Review: Wild, Uneven "BULLET TRAIN" Has a Killer Last Act

TRASH IN MY EYE No. 66 of 2022 (No. 1878) by Leroy Douresseaux

Bullet Train (2022)
Running time: 127 minutes (2 hours, 7 minutes)
MPA – R for strong and bloody violence, pervasive language, and brief sexuality
DIRECTOR:  David Leitch
WRITER:  Zak Olkewicz (based on the novel by Kotaro Isaka)
PRODUCERS:  Antoine Fuqua, David Leitch, and Kelly McCormick
CINEMATOGRAPHER:  Jonathan Sela (D.o.P.)
EDITORS:  Elisabet Ronaldsdottir
COMPOSER:  Dominic Lewis


Starring:  Brad Pitt, Joey King, Aaron Taylor-Johnson, Brian Tyree Henry, Andrew Koji, Hiroyuki Sanada, Michael Shannon, Sandra Bullock, Benito A Martinez Ocasio (Bad Bunny), Logan Lerman, Zazie Beetz, Masi Oka, Kevin Akiyoshi Ching, Johanna White, and Karen Fukuhara with Channing Tatum and Ryan Reynolds

Bullet Train is a 2022 action movie from director David Leitch.  The film is based on the 2010 novel from author Kōtarō Isaka, Maria Beetle (which was titled Bullet Train for its U.S. and U.K. Editions).  Bullet Train the movie takes place aboard a swiftly-moving bullet train where five assassins gradually discover that they have several things in common.

Bullet Train opens in Japan and introduces “Ladybug” (Brad Pitt), an assassin turned “snatch-and-grab man.”  In Tokyo, he enters a bullet train bound for Kyoto.  He is initially wary of accepting this job from his handler, Maria (Sandra Bullock), which involves him retrieving a briefcase that contains ten million dollars.  Also on the train is a young woman known as “Prince” (Joey King); the assassin brothers, “Lemon” (Brian Tyree Henry) and “Tangerine” (Aaron Taylor-Johnson); and the revenge-seeking Yuichi Kimura (Andrew Koji).

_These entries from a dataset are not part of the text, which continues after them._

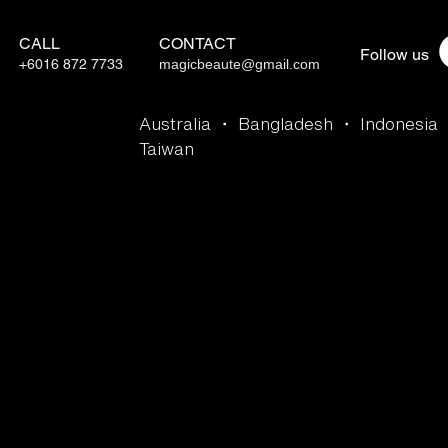
CALL
CONTACT
Follow us
+6016 872 7733
magicbeaute@gmail.com
Australia ・ Bangladesh ・ Indonesia
Taiwan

They are all passengers on this particular bullet train, directly and indirectly, because of “The Son” (Logan Lerman), the kidnapped son of the Russian-born Yakuza boss known as the “White Death” (Michael Shannon).  Ladybug, who is begrudgingly working this job, believes that it is bringing out the worst of the bad luck that he believes plagues him.  Gradually, he finds himself fighting off an ever-growing gathering of killers and miscreants.  And waiting for everyone at their final stop in Kyoto – at least for those that survive – is an ultimate showdown with the White Death and his hired killers.

Directly or indirectly, Bullet Train is a movie influenced by the films of Oscar-winning filmmaker, Quentin Tarantino.  The dialogue – full of chatter, threats, and banter – is supposed to come across as cool, but it is merely blather from a third or fourth or fifth generation take on a Tarantino screenplay.  The characters are also Tarantino retreads, and so are their actions and inaction.  Still, I must admit that I like some of them, especially Brad Pitt's Ladybug.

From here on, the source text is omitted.